The accident resulted in 36 fatalities and 65 injuries.

== Overview ==
The train had departed from Rada Tilly station carrying near 100 passengers, most of them were tourists spending their vacations in the city. Wagons were at full capacity due to high demand, as the day of the accident (15 February) was not only a hot day but a holiday.

The single-unit railbus (numbered "52") was about to reach Comodoro Rivadavia when it took a sharp curve, known in the neighborhood as the "sulfa", where the sheds of the Sagosa company stands nowadays. The high speed (80 km/h) of the train, the exceeded number of passengers (there were 100 people when the maximum capacity of the coaches were 48), and the 750 mm narrow gauge's insability caused the railcar to be derailed, falling from a 40 m hillside in a zone known as playa 99, a beach resort in Punta Piedras. The coach was completely destroyed almost completely while its passengers were expelled from it or were smashed by the train.

An emergency operation was immediately set up to help the victims. Due to the low populated region, doctors and nurses were sent from Buenos Aires in a sanitary train to assist the multiple injured. Injured people were carried to Comodoro Rivadavia and Astra Hospitals and Napolitani Sanatorium.

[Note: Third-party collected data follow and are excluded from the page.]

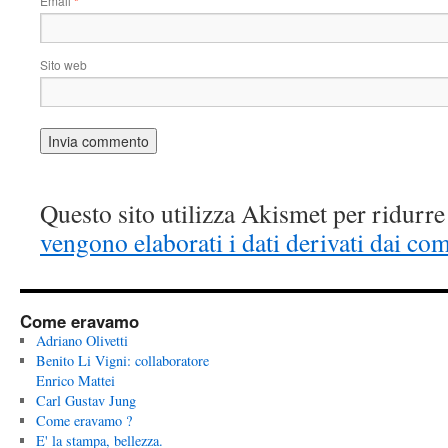
Email
*
Sito web
Questo sito utilizza Akismet per ridurr
vengono elaborati i dati derivati dai co
Come eravamo
Adriano Olivetti
Benito Li Vigni: collaboratore
Enrico Mattei
Carl Gustav Jung
Come eravamo ?
E' la stampa, bellezza.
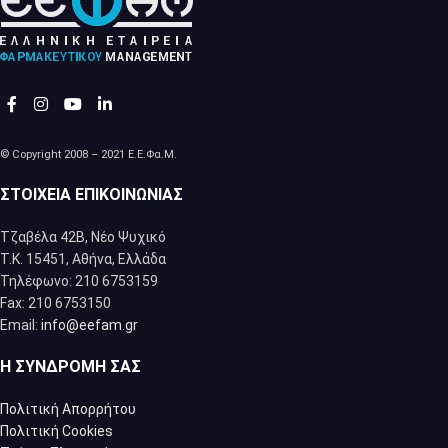
© Copyright 2008 – 2021 Ε.Ε.Φα.Μ.
ΣΤΟΙΧΕΊΑ ΕΠΙΚΟΙΝΩΝΊΑΣ
Τζαβέλα 42Β, Νέο Ψυχικό
Τ.Κ. 15451, Αθήνα, Eλλάδα
Τηλέφωνο: 210 6753159
Fax: 210 6753150
Email:
info@eefam.gr
Η ΣΥΝΔΡΟΜΉ ΣΑΣ
Πολιτική Απορρήτου
Πολιτική Cookies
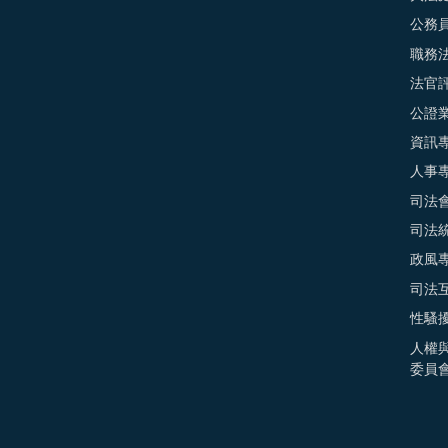
公務
職務
法官
公證
資訊
人事
司法
司法
政風
司法
性騷
人權
委員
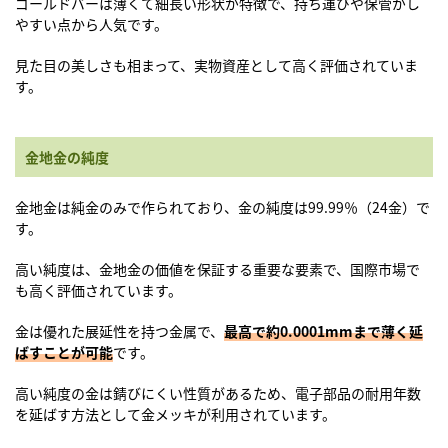
ゴールドバーは薄くて細長い形状が特徴で、持ち運びや保管がし
やすい点から人気です。
見た目の美しさも相まって、実物資産として高く評価されていま
す。
金地金の純度
金地金は純金のみで作られており、金の純度は99.99％（24金）で
す。
高い純度は、金地金の価値を保証する重要な要素で、国際市場で
も高く評価されています。
金は優れた展延性を持つ金属で、
最高で約0.0001mmまで薄く延
ばすことが可能
です。
高い純度の金は錆びにくい性質があるため、電子部品の耐用年数
を延ばす方法として金メッキが利用されています。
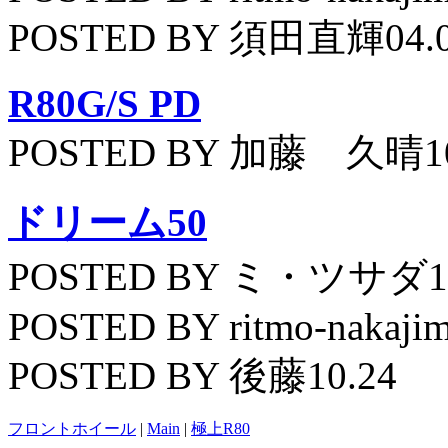
POSTED BY 須田直輝04.
R80G/S PD
POSTED BY 加藤 久晴10
ドリーム50
POSTED BY ミ・ツサダ11
POSTED BY ritmo-nakajim
POSTED BY 後藤10.24
フロントホイール
|
Main
|
極上R80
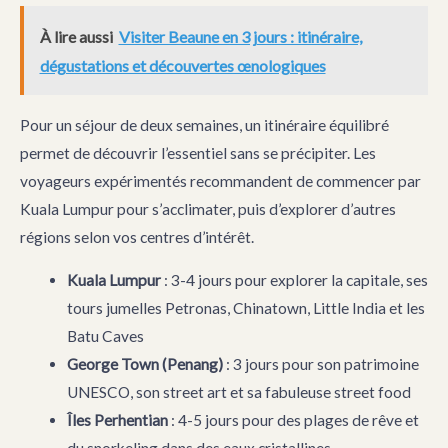
À lire aussi
Visiter Beaune en 3 jours : itinéraire,
dégustations et découvertes œnologiques
Pour un séjour de deux semaines, un itinéraire équilibré
permet de découvrir l’essentiel sans se précipiter. Les
voyageurs expérimentés recommandent de commencer par
Kuala Lumpur pour s’acclimater, puis d’explorer d’autres
régions selon vos centres d’intérêt.
Kuala Lumpur
: 3-4 jours pour explorer la capitale, ses
tours jumelles Petronas, Chinatown, Little India et les
Batu Caves
George Town (Penang)
: 3 jours pour son patrimoine
UNESCO, son street art et sa fabuleuse street food
Îles Perhentian
: 4-5 jours pour des plages de rêve et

Although the initial number of dead were 23, it then increased to 36 and 65 injured. The number of deaths would continue to grow due to another accident in the rescue operative, when the crane fell off while raising the train, resulting in more fatal victims. The verticality of the slope where the train fell was an additional challenge for the rescue team.

The railcar laid upside down. There were people with their bodies stuck in the seats, all in the midst of screams that shook me up and paralysed me.
— Ramón Míguez, eyewitness to the accident on Rivadavia newspaper, 16 February 1953

== Aftermath ==
After the accident, the branch to Rada Tilly was closed permanently. Nevertheless, it would not be the last accident on the Comodoro Rivadavia Railway. In 1960, a brake failure caused a train collision in General Mosconi with 3 people dead.

The CRR came to a definitive end in January 1978 when the last train arrived in Comodoro Rivadavia. One year before, the military government led by Jorge Videla had promulgated a decree that closed a high number of rail services in Argentina due to their low profitability, being the CRR one of the several lines affected. A new decree promulgated in 1993 under the Carlos Menem's administration, ratified the closure.